By Peter Kummerfeldt
While reviewing the most recent edition of a popular outdoor magazine I was reminded once again that the magazines and TV shows have got it all wrong. Surviving a wilderness emergency should be proactive, not reactive! The emphasis should be on what you should do to stay out of a crisis, and then on what you need to do in the event that, despite your best efforts, you find yourself in one. The focus should be on preparing for the event, having the right clothing and emergency gear, not on how to improvise what you need from the environment you find yourself in. As I have said so often in many of my programs “It’s a h…… of a lot easier to prevent bad things from happening than it is to deal with them after the fact!” Unfortunately we only read or hear about the people who had a terrible experience. We don’t read about those who were prepared to spend the night out, did so, and then came out the next day with little or no fanfare.
The media skews reality and assumes that people will never have the clothing and equipment they need to survive the night out. They assume that the victims are going to have to use extreme measures to maintain life in the face of inclement weather, isolation, darkness, and injury!
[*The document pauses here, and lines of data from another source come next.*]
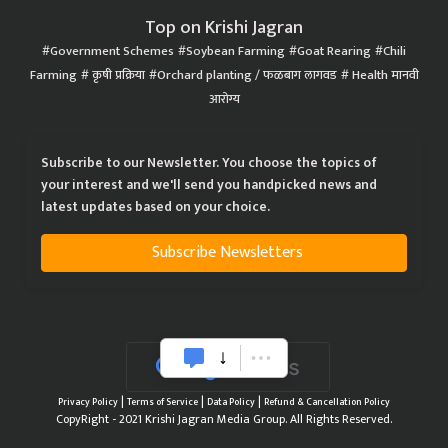
Top on Krishi Jagran
Government Schemes
Soybean Farming
Goat Rearing
Chili
Farming
कृषी प्रक्रिया
Orchard planting / फळबाग लागवड
Health मानवी
आरोग्य
Subscribe to our Newsletter. You choose the topics of
your interest and we'll send you handpicked news and
latest updates based on your choice.
Subscribe Newsletters
|
|
|
Privacy Policy
Terms of Service
Data Policy
Refund & Cancellation Policy
CopyRight - 2021 Krishi Jagran Media Group. All Rights Reserved.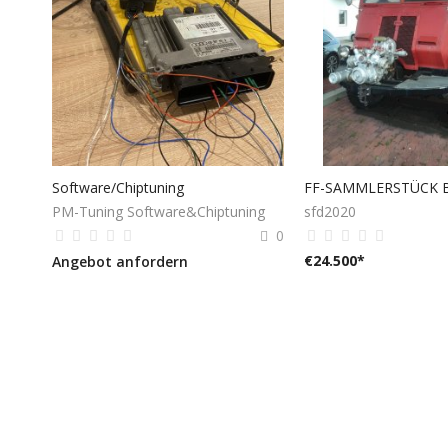
Software/Chiptuning
PM-Tuning Software&Chiptuning
sfd2020
0
€
24.500
*
Angebot anfordern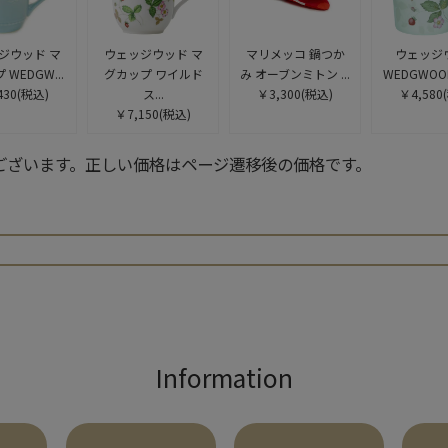
ジウッド マ
ウェッジウッド マ
マリメッコ 鍋つか
ウェッジ
WEDGW...
グカップ ワイルド
み オーブンミトン ...
WEDGWOOD
430
(税込)
ス...
￥3,300
(税込)
￥4,580
￥7,150
(税込)
ございます。正しい価格はページ遷移後の価格です。
検索
Information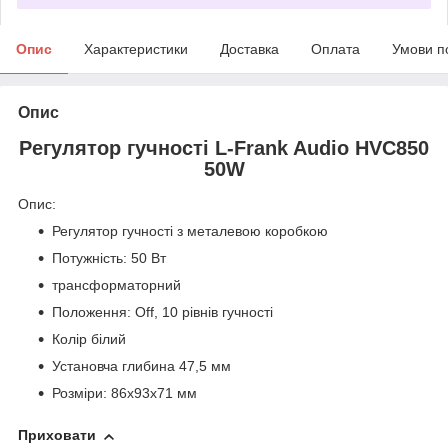
Опис
Характеристики
Доставка
Оплата
Умови п
Опис
Регулятор гучності L-Frank Audio HVC850
50W
Опис:
Регулятор гучності з металевою коробкою
Потужність: 50 Вт
трансформаторний
Положення: Off, 10 рівнів гучності
Колір білий
Установча глибина 47,5 мм
Розміри: 86x93х71 мм
Приховати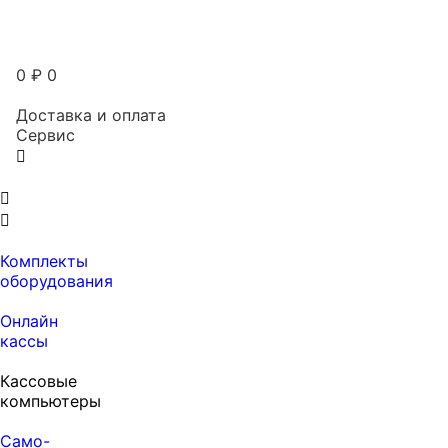
0
₽
0
Доставка и оплата
Сервис
Комплекты
оборудования
Онлайн
кассы
Кассовые
компьютеры
Само-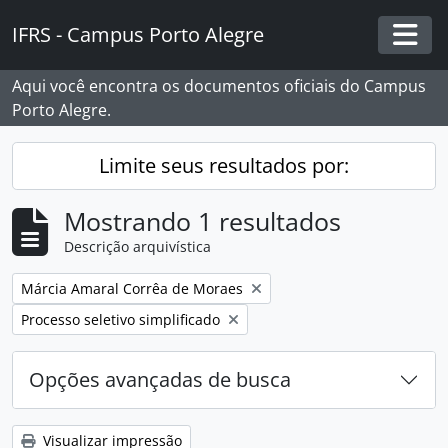
Skip to main content
IFRS - Campus Porto Alegre
Togg
Aqui você encontra os documentos oficiais do Campus
Porto Alegre.
Limite seus resultados por:
Mostrando 1 resultados
Descrição arquivística
Remover filtro:
Márcia Amaral Corrêa de Moraes
Remover filtro:
Processo seletivo simplificado
Opções avançadas de busca
Visualizar impressão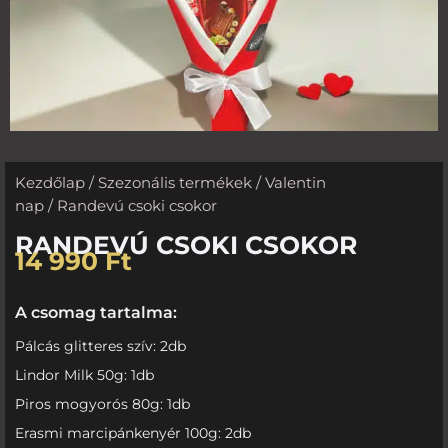
Kezdőlap
/
Szezonális termékek
/
Valentin
nap
/ Randevú csoki csokor
RANDEVÚ CSOKI CSOKOR
14 990
Ft
A csomag tartalma:
Pálcás glitteres szív: 2db
Lindor Milk 50g: 1db
Piros mogyorós 80g: 1db
Erasmi marcipánkenyér 100g: 2db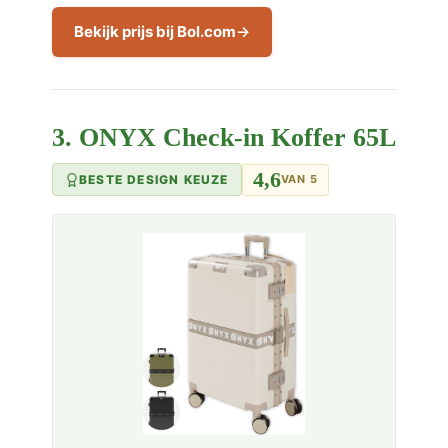
Bekijk prijs bij Bol.com
3. ONYX Check-in Koffer 65L
4,6
BESTE DESIGN KEUZE
VAN 5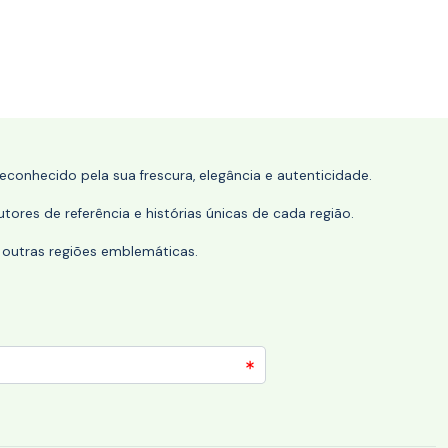
conhecido pela sua frescura, elegância e autenticidade.
tores de referência e histórias únicas de cada região.
 outras regiões emblemáticas.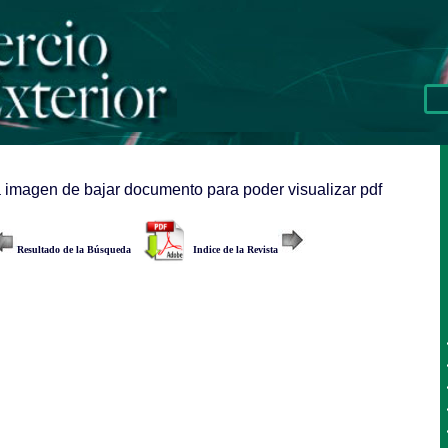
a imagen de bajar documento para poder visualizar pdf
Resultado de la Búsqueda
Indice de la Revista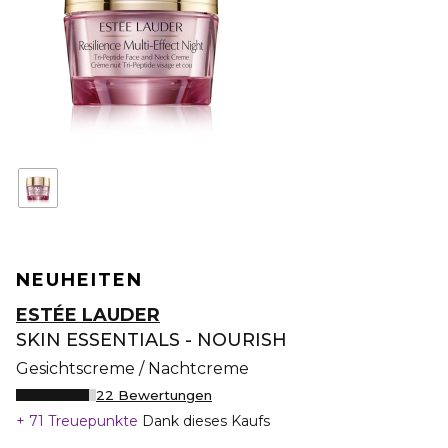
NEUHEITEN
ESTÉE LAUDER
SKIN ESSENTIALS - NOURISH
Gesichtscreme / Nachtcreme
22 Bewertungen
71 Treuepunkte
Dank dieses Kaufs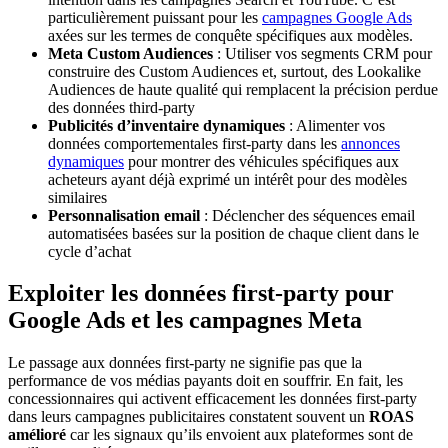
particulièrement puissant pour les
campagnes Google Ads
axées sur les termes de conquête spécifiques aux modèles.
Meta Custom Audiences
: Utiliser vos segments CRM pour
construire des Custom Audiences et, surtout, des Lookalike
Audiences de haute qualité qui remplacent la précision perdue
des données third-party
Publicités d’inventaire dynamiques
: Alimenter vos
données comportementales first-party dans les
annonces
dynamiques
pour montrer des véhicules spécifiques aux
acheteurs ayant déjà exprimé un intérêt pour des modèles
similaires
Personnalisation email
: Déclencher des séquences email
automatisées basées sur la position de chaque client dans le
cycle d’achat
Exploiter les données first-party pour
Google Ads et les campagnes Meta
Le passage aux données first-party ne signifie pas que la
performance de vos médias payants doit en souffrir. En fait, les
concessionnaires qui activent efficacement les données first-party
dans leurs campagnes publicitaires constatent souvent un
ROAS
amélioré
car les signaux qu’ils envoient aux plateformes sont de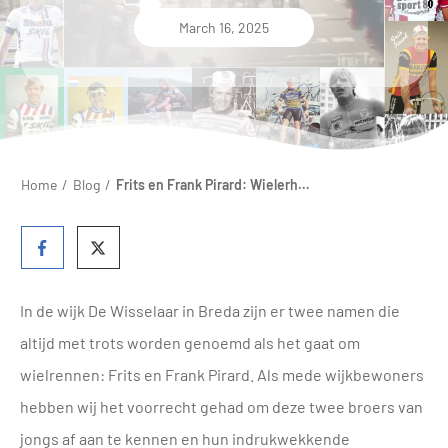
March 16, 2025
Home
/
Blog
/
Frits en Frank Pirard: Wielerhelden uit De Wisselaar
In de wijk De Wisselaar in Breda zijn er twee namen die
altijd met trots worden genoemd als het gaat om
wielrennen: Frits en Frank Pirard. Als mede wijkbewoners
hebben wij het voorrecht gehad om deze twee broers van
jongs af aan te kennen en hun indrukwekkende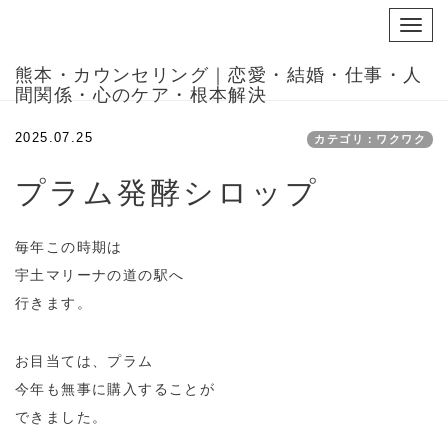
Toggl
navig
熊本・カウンセリング｜恋愛・結婚・仕事・人
間関係・心のケア・根本解決
2025.07.25
カテゴリ：ワクワク
プラム発酵シロップ
毎年この時期は
宇土マリーナの道の駅へ
行きます。
お目当ては、プラム
今年も無事に購入することが
できました。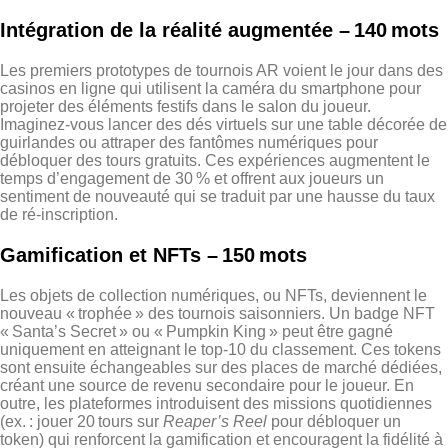
Intégration de la réalité augmentée – 140 mots
Les premiers prototypes de tournois AR voient le jour dans des
casinos en ligne qui utilisent la caméra du smartphone pour
projeter des éléments festifs dans le salon du joueur.
Imaginez‑vous lancer des dés virtuels sur une table décorée de
guirlandes ou attraper des fantômes numériques pour
débloquer des tours gratuits. Ces expériences augmentent le
temps d’engagement de 30 % et offrent aux joueurs un
sentiment de nouveauté qui se traduit par une hausse du taux
de ré‑inscription.
Gamification et NFTs – 150 mots
Les objets de collection numériques, ou NFTs, deviennent le
nouveau « trophée » des tournois saisonniers. Un badge NFT
« Santa’s Secret » ou « Pumpkin King » peut être gagné
uniquement en atteignant le top‑10 du classement. Ces tokens
sont ensuite échangeables sur des places de marché dédiées,
créant une source de revenu secondaire pour le joueur. En
outre, les plateformes introduisent des missions quotidiennes
(ex. : jouer 20 tours sur
Reaper’s Reel
pour débloquer un
token) qui renforcent la gamification et encouragent la fidélité à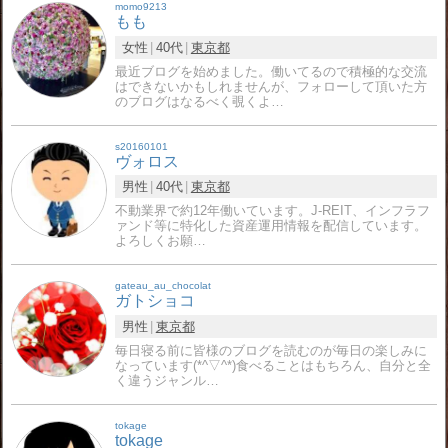
momo9213
もも
女性
40代
東京都
最近ブログを始めました。働いてるので積極的な交流
はできないかもしれませんが、フォローして頂いた方
のブログはなるべく覗くよ…
s20160101
ヴォロス
男性
40代
東京都
不動業界で約12年働いています。J-REIT、インフラフ
ァンド等に特化した資産運用情報を配信しています。
よろしくお願…
gateau_au_chocolat
ガトショコ
男性
東京都
毎日寝る前に皆様のブログを読むのが毎日の楽しみに
なっています(*^▽^*)食べることはもちろん、自分と全
く違うジャンル…
tokage
tokage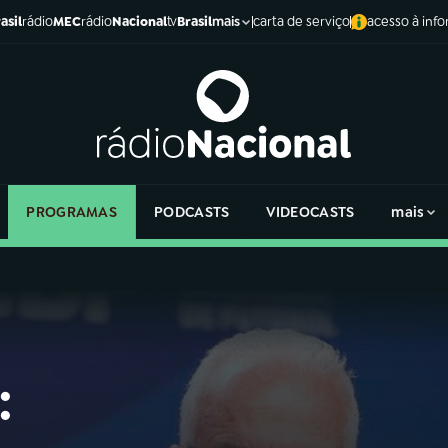
asil
rádio
MEC
rádio
Nacional
tv
Brasil
carta de serviço
acesso à inf
mais
PROGRAMAS
PODCASTS
VIDEOCASTS
mais
: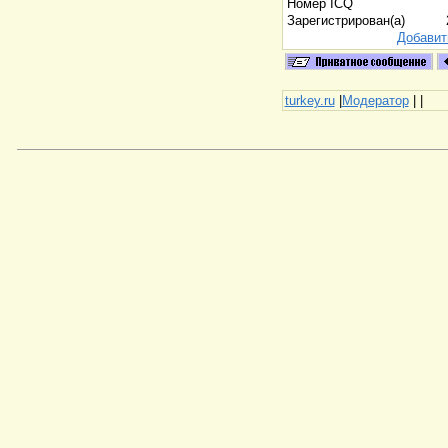
Номер ICQ
Зарегистрирован(а)
Добавит
turkey.ru
|
Модератор
|
|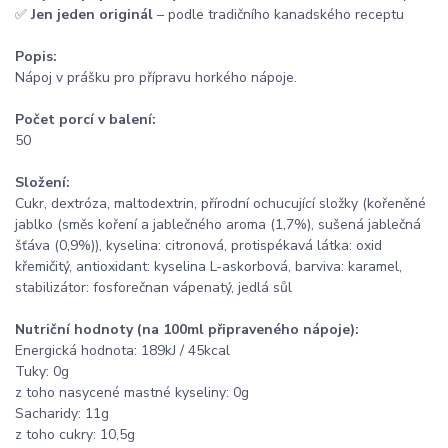
✅
Jen jeden originál
– podle tradičního kanadského receptu
Popis:
Nápoj v prášku pro přípravu horkého nápoje.
Počet porcí v balení:
50
Složení:
Cukr, dextróza, maltodextrin, přírodní ochucující složky (kořeněné
jablko (směs koření a jablečného aroma (1,7%), sušená jablečná
šťáva (0,9%)), kyselina: citronová, protispékavá látka: oxid
křemičitý, antioxidant: kyselina L-askorbová, barviva: karamel,
stabilizátor: fosforečnan vápenatý, jedlá sůl
Nutriční hodnoty (na 100ml připraveného nápoje):
Energická hodnota: 189kJ / 45kcal
Tuky: 0g
z toho nasycené mastné kyseliny: 0g
Sacharidy: 11g
z toho cukry: 10,5g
The point of departure for most of the survival articles presented in magazines and other media is that people will not be equipped, or adequately clothed, and since this is the case, it is up to the magazines to provide information on how to survive using the procedures and techniques that aboriginal people around the world used, and in some cases, still use, to live under austere conditions.
And another thing that gripes me – the articles never address how all the survival skills and procedures shown and talked about in the magazines can be accomplished by an injured person? A person with a dislocated elbow for example… or a broken finger? When bad things happen people get hurt and very often it is our arms and legs that are injured. Simple tasks become vastly more complicated when only one hand is functional.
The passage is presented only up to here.